Services and endpoints

In addition to relying heavily on a Schema construct, which enables abstracting over serialisation, Smithy4s uses abstractions to codify the notion of interface, to allow for interoperability with various communication protocols. The idea is to reason generically about things of this shape :

trait Interface[Context[_]]{
  def operation1(a: A, b: B): Context[Output1]
  def operation2(c: C, d: D, e: E): Context[Output2]
}

This generalisation enables the easy interpretation of implementations of such interfaces into services (HTTP, RPC, etc), or conversely, the derivation of stub instances of these interfaces to talk to remote services.

The creation of an abstraction that allows for this generalisation is a problem similar to the one that lead to the Schema construct: one needs to deconstruct the notion of "interface" into fundamental building blocks.

The duality of final and initial algebras

Before we dive into the core of the solution, one notion that is drastically helpful is the duality between finally-encoded algebras and initially-encoded algebras.

Finally-encoded algebras are object-oriented encodings of a set of operations, just like above: operations are represented as methods in an interface. Interpretation of expressions written in terms of these methods does not involve any runtime transformation from one context to another: the method call is merely executed. In other words, when they are executed, expressions coming from finally-encoded algebras are already in their "final form".
Conversely, initially-encoded algebras represent expressions as data, implying that interpretation involves a transformation of this data into lower level method calls. However, data has the quality of being a first class construct in programming languages, meaning you can pass it around and use it as parameter to functions. This allows for the unification of code-paths, as the differences between some aspects of a bit of logic can be absorbed by the data and handled later on.

Finally-encoded KVStore algebra :

trait KVStore[Context[_]]{
  def put(key: String, value: String): Context[Unit]
  def get(key: String)                : Context[Option[String]]
  def delete(key: String)             : Context[Unit]
}

Initially-encoded KVStore algebra :

sealed trait KVStoreOp[Output]
object KVStoreOp {
  case class Put(key: String, value: String)  extends KVStoreOp[Unit]
  case class Get(key: String)                 extends KVStoreOp[Option[String]]
  case class Delete(key: String)              extends KVStoreOp[Unit]
}

These two encodings contain a similar amount of information.
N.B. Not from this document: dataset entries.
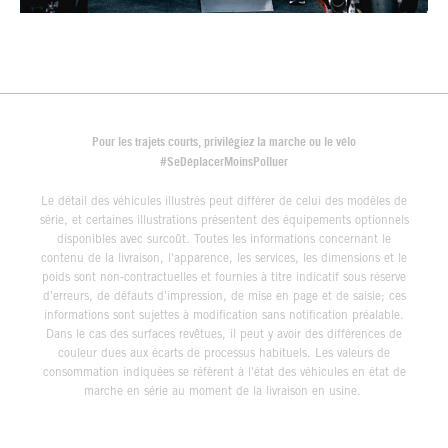
Pour les trajets courts, privilégiez la marche ou le vélo
#SeDéplacerMoinsPolluer
Le détail des véhicules illustrés peut différer de celui des modèles de
série, et certaines illustrations présentent des équipements optionnels
disponibles avec surcoût. Toutes les informations concernant le
contenu de la livraison, l'apparence, les services, les dimensions et le
poids sont non-contractuelles et fournies à titre indicatif sous réserve
d'erreurs, de défauts d'impression, de mise en page et de saisie; ces
informations sont sujettes à modification sans notification préalable.
Dans le cas des surfaces revêtues, il peut y avoir des différences de
couleur dues aux écarts de processus habituels. Les valeurs de
consommation indiquées se réfèrent à l'état des véhicules en état de
marche en série au moment de la livraison en usine.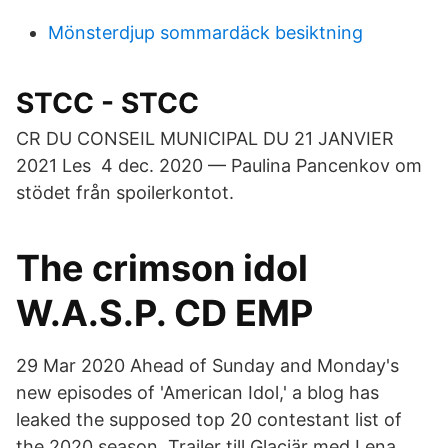
Mönsterdjup sommardäck besiktning
STCC - STCC
CR DU CONSEIL MUNICIPAL DU 21 JANVIER
2021 Les​ 4 dec. 2020 — Paulina Pancenkov om
stödet från spoilerkontot.
The crimson idol
W.A.S.P. CD EMP
29 Mar 2020 Ahead of Sunday and Monday's
new episodes of 'American Idol,' a blog has
leaked the supposed top 20 contestant list of
the 2020 season. Trailer till Glaciär med Lena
It is nearly-trivial to go from a KVstore[Context] instance to a KVStoreOp ~> Context polymorphic function (natural-transformation), and vice versa:

trait ~>[F[_], G[_]]{
  def apply[A](fa: F[A]): G[A]
}

def asNaturalTransformation[Context[_]](impl: KVStore[Context]) = new (KVStoreOp ~> Context){
  def apply[A](fa: KVStoreOp[A]): Context[A] = fa match {
    case KVStoreOp.Put(key, value) => impl.put(key, value)
    case KVStoreOp.Get(key)        => impl.get(key)
    case KVStoreOp.Delete(key)     => impl.delete(key)
  }
}

def fromNaturalTransformation[Context[_]](run: KVStoreOp ~> Context) = new KVStore[Context]{
  def put(key: String, value: String) = run(KVStoreOp.Put(key, value))
  def get(key: String)                = run(KVStoreOp.Get(key))
  def delete(key: String)             = run(KVStoreOp.Delete(key))
}

This duality is heavily used by Smithy4s: finally-encoded interfaces are generally more natural to Scala developers, and are better supported in editors (autocompletion, etc). But from an implementation's perspective, the initial, data-based encoding is really interesting, because operations are reified as data-types that can be associated with instances of generic type-classes: it is possible to abstract over data, it is not possible to abstract over method calls.

A detour around kinds

The methods generated by Smithy4s are conceptually similar to the methods expressed in the example above, except that the output types are significantly more verbose.
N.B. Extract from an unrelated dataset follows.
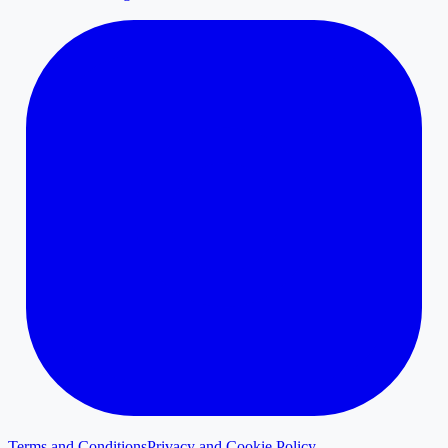
Terms and Conditions
Privacy and Cookie Policy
trait Interface[Context[_, _, _, _, _,]]{
  def operation1(a: A, b: B): Context[Input, Error, Output, StreamedInput, StreamedOutput]
}

Let's address this awkwardness right away, by explaining the rationale behind this seemingly humongous signature :

Input

It's the input type of an operation. Typically, a case class that holds fields matching the method parameters. We keep track of it in the return type for several reasons:

In the internal logic of Smithy4s, It prevents having to prematurely shoe-horn kinds into other kinds by means of injection/projection, which helps both implementor and compiler alike
It will come in handy for the implementation of some pagination-aware interpreters, as pagination typically works by performing a modification of the previous input in order to get the next batch (page) of results. This implies that the input (and therefore its type) must be tracked across several requests resulting from a single method call.

Error

The execution of an operation can result in errors. The Smithy language allows for tying a list of errors to operations. When generating the associated code, Smithy4s synthesize a union. This allows the coproduct of errors associated to an operation to be represented as a bona fide Scala type, which we can abstract over via some type-class instance. This is also very useful for the writing of bi-functor interpreters, for users that are interested in this kind of UX.

Output

No surprise there: this is the data resulting from the run of the operation.

StreamedInput, StreamedOutput

Smithy supports the concept of Streaming. It is communicated as a trait that annotates a single field of the input shape or/and output shape of an operation. Scala does not have a "standard" way of expressing streaming semantics. Moreover, streaming constructs in Scala are heavily context dependant. It is therefore impossible for us to incorporate the concept of "streaming" to our Schema construct as it is meant to be context-free and third-party-free.

To get some intuition for why that is: say we want to express streaming using fs2. If we naively generate a case class that has one of its fields annotated with @streaming, it means that the the field is of type fs2.Stream[F, A], which means that we either need to make a decision on what the F is, which is not okay for obvious reasons, or we need to propagate the F[_] type parameter upward to the case class. Now our Schema value, which accompanies the case-class, also have to carry the F ... this propagates throughout the whole codebase. We deemed that not acceptable.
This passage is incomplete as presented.